----- Data -----

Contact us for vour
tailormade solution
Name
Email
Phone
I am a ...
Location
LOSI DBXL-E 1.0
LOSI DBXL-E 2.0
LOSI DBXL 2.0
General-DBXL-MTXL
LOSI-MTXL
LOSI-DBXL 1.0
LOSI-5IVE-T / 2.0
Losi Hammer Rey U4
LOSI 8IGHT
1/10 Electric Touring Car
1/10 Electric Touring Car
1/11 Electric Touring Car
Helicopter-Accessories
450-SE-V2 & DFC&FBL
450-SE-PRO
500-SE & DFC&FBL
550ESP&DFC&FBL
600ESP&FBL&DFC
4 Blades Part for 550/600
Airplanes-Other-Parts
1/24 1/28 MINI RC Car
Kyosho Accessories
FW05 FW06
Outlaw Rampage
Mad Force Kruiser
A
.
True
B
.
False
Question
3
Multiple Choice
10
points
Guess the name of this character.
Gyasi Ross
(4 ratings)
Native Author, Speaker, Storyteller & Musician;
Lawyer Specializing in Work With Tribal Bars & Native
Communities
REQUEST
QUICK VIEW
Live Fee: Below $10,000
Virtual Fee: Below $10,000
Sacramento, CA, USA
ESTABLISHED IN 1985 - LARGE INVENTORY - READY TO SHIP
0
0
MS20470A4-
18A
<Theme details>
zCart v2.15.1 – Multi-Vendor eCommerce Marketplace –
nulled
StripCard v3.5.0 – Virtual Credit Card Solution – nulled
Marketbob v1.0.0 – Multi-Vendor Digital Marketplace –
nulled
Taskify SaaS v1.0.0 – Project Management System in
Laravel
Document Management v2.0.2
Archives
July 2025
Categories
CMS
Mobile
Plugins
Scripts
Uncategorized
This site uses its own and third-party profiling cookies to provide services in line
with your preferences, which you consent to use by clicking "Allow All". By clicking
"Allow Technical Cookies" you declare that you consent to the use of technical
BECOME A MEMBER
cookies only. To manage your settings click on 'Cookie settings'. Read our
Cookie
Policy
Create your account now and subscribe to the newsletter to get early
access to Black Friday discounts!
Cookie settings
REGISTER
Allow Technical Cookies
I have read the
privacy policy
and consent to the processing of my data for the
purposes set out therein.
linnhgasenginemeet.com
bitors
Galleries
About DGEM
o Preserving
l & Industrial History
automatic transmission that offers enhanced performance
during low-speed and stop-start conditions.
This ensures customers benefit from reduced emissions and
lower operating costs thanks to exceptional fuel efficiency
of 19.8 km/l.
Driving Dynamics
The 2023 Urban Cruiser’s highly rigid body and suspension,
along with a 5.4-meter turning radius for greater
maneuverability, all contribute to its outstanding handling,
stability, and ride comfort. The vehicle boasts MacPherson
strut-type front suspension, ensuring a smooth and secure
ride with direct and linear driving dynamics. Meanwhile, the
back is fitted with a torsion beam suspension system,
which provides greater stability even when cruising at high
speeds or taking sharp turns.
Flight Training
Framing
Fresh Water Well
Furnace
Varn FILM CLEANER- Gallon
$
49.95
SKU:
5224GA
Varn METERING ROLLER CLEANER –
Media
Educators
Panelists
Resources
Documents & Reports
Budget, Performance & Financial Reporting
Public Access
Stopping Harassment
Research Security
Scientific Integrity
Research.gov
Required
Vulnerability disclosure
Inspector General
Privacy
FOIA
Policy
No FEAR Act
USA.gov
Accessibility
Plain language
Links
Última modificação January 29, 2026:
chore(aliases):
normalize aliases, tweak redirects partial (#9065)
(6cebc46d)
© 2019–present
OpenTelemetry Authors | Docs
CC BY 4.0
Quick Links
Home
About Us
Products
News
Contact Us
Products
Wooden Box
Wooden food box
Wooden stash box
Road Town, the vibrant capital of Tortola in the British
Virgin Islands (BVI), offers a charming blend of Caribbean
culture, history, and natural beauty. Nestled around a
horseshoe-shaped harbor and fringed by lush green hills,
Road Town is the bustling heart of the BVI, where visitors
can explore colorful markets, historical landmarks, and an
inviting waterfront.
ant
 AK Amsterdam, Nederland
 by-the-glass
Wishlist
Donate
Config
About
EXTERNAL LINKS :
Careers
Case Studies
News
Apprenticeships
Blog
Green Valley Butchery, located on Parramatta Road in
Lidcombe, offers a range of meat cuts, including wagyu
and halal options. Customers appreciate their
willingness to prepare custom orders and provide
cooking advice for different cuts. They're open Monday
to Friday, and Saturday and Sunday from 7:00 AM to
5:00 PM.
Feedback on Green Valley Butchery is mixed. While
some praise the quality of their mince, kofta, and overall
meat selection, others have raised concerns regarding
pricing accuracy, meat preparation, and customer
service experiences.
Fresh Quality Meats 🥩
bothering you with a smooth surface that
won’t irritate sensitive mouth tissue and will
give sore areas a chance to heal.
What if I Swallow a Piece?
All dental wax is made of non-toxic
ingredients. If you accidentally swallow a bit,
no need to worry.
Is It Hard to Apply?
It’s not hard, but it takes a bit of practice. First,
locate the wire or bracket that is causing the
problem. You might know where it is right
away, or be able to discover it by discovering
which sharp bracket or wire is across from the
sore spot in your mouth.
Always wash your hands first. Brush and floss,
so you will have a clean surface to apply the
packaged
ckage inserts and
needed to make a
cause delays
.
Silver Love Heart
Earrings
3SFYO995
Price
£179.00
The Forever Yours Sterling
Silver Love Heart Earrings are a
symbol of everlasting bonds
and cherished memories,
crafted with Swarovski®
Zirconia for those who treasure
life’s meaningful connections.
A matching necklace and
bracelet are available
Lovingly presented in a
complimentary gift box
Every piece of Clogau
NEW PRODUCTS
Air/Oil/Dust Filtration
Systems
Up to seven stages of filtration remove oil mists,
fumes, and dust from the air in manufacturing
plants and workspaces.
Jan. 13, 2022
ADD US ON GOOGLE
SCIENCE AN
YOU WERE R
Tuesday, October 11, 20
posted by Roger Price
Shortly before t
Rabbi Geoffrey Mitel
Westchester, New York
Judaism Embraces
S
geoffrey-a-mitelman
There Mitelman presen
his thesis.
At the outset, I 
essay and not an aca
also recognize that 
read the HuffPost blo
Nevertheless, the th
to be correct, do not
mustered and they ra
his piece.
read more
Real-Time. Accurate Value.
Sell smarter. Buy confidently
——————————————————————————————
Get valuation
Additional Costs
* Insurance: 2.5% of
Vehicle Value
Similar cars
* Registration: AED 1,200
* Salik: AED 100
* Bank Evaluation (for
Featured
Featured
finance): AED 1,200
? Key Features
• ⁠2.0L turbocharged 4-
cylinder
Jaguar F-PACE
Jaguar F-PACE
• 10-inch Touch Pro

-----

[Problem to solve] Please list every line of the records that contains "Varn".

[Exercise answer]
Varn FILM CLEANER- Gallon
Varn METERING ROLLER CLEANER –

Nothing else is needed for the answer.